The Turing Test technique mentioned by the Economist is discussed by Harel in a 2005 paper [2]:

Here is where validating the model can be likened to the Turing test, but with a Popperian twist: a comprehensive model of a full organisms will be deemed valid/complete/adequate if it cannot be distinguished from the real thing by an appropriate team of investigators.

Harel notes there are a number of technical difficulties to designing and implementing such a test. However, there is a more fundamental problem. The original Turing test, as well as this version, are tests of imitation or *mimesis* [3]. In particular, these are tests of the imitation of only the behavior of a system by the behavior of some simulacrum. There is no requirement that the simulacrum actually model the causal entailment underpinnings of the original system. Further, since there is no logical basis to assert that similar behaviors entail similar underlying entailment structures, successfully passing a Turing test-like procedure does not entail that that the simulacrum is a model of anything.

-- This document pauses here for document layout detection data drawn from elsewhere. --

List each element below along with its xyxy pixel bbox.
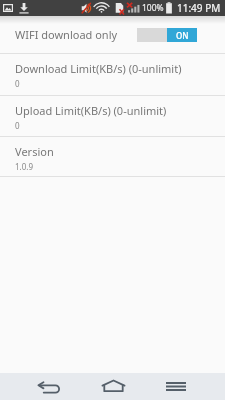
button[interactable]: Upload Limit(KB/s) (0-unlimit) <box>0 96 225 136</box>
staticText: Download Limit(KB/s) (0-unlimit) <box>15 61 182 76</box>
staticText: 0 <box>15 120 20 131</box>
staticText: Version <box>15 144 54 159</box>
staticText: 11:49 PM <box>177 1 221 15</box>
button[interactable]: Recent apps <box>153 373 199 400</box>
staticText: ON <box>176 30 189 41</box>
button[interactable]: Back <box>26 373 72 400</box>
button[interactable]: Download Limit(KB/s) (0-unlimit) <box>0 54 225 95</box>
staticText: 1.0.9 <box>15 161 34 172</box>
button[interactable]: WIFI download only <box>0 16 225 53</box>
button[interactable]: Home <box>90 373 136 400</box>
staticText: 100% <box>142 2 164 14</box>
staticText: Upload Limit(KB/s) (0-unlimit) <box>15 103 167 118</box>
staticText: WIFI download only <box>15 27 118 42</box>
button[interactable]: Version <box>0 137 225 176</box>
button[interactable]: WIFI download only toggle <box>137 28 197 42</box>
staticText: 0 <box>15 78 20 89</box>
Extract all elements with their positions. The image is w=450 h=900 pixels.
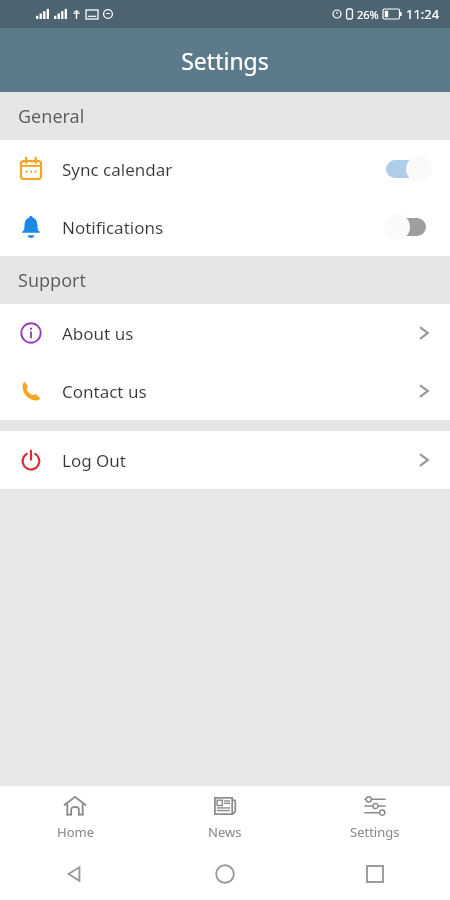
button[interactable]: Recents — [300, 848, 450, 900]
button[interactable]: News — [150, 786, 300, 848]
button[interactable]: Notifications — [0, 198, 450, 256]
button[interactable]: Off — [384, 214, 432, 240]
staticText: Settings — [181, 45, 269, 76]
button[interactable]: Home — [150, 848, 300, 900]
button[interactable]: Settings — [300, 786, 450, 848]
staticText: Contact us — [62, 380, 147, 403]
button[interactable]: On — [384, 156, 432, 182]
button[interactable]: Contact us — [0, 362, 450, 420]
staticText: About us — [62, 322, 134, 345]
staticText: Support — [18, 268, 86, 293]
button[interactable]: Home — [0, 786, 150, 848]
staticText: Notifications — [62, 216, 164, 239]
staticText: General — [18, 104, 85, 129]
staticText: Log Out — [62, 449, 126, 472]
staticText: Sync calendar — [62, 158, 173, 181]
staticText: Settings — [350, 823, 400, 841]
button[interactable]: About us — [0, 304, 450, 362]
staticText: Home — [57, 823, 94, 841]
staticText: 26% — [357, 7, 379, 22]
button[interactable]: Back — [0, 848, 150, 900]
staticText: 11:24 — [406, 5, 440, 23]
staticText: News — [208, 823, 242, 841]
button[interactable]: Sync calendar — [0, 140, 450, 198]
button[interactable]: Log Out — [0, 431, 450, 489]
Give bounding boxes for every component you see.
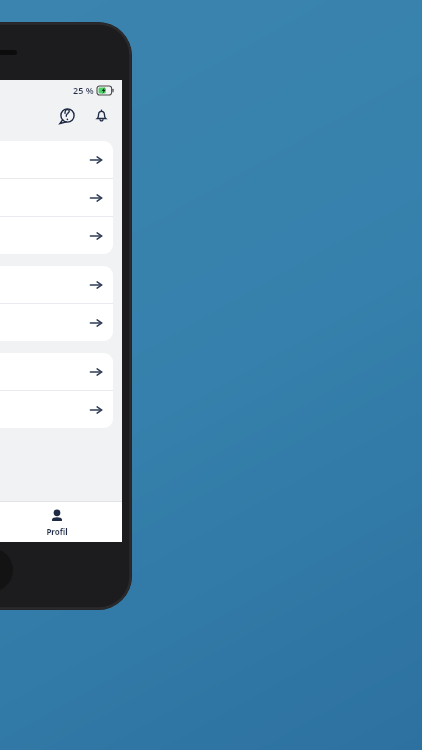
button[interactable]: Bankdaten ändern — [0, 304, 113, 341]
staticText: Profil — [46, 526, 68, 537]
button[interactable]: Meine Verträge — [0, 141, 113, 178]
staticText: 25 % — [73, 84, 94, 96]
button[interactable]: Notifications — [86, 100, 116, 130]
button[interactable]: Help — [52, 100, 82, 130]
button[interactable]: Umzug melden — [0, 266, 113, 303]
button[interactable]: Rechnungen — [0, 179, 113, 216]
button[interactable]: Tarifwechsel — [0, 353, 113, 390]
button[interactable]: Zählerstand — [0, 217, 113, 254]
button[interactable]: Profil — [0, 502, 122, 542]
button[interactable]: Kontakt — [0, 391, 113, 428]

As a result, Turing test criteria are not at all useful for validating models. Indeed, if it were useful, then arbitrarily “curve-fitting” a model to fit the data would have to be considered as good practice, since then the model would better “validate” in such a test. Of course, we do not treat models that way; instead, if adjustments to models are made, then there must be reasons which do not reside merely in the behavior of the model, but which instead reside in the inferential entailments within the model which can be shown to correlate with causal entailments in the system being modeled.

**References:**

[1] Rosen, R. 1991. Life Itself. Columbia Univ. Press.

[2] Harel, D. 2005. A Turing-Like Test for Biological Modeling. Nature Biotechnology 23:495-496. PDF

[3] Rosen, R. 2000. Essays on Life Itself. Columbia Univ. Press.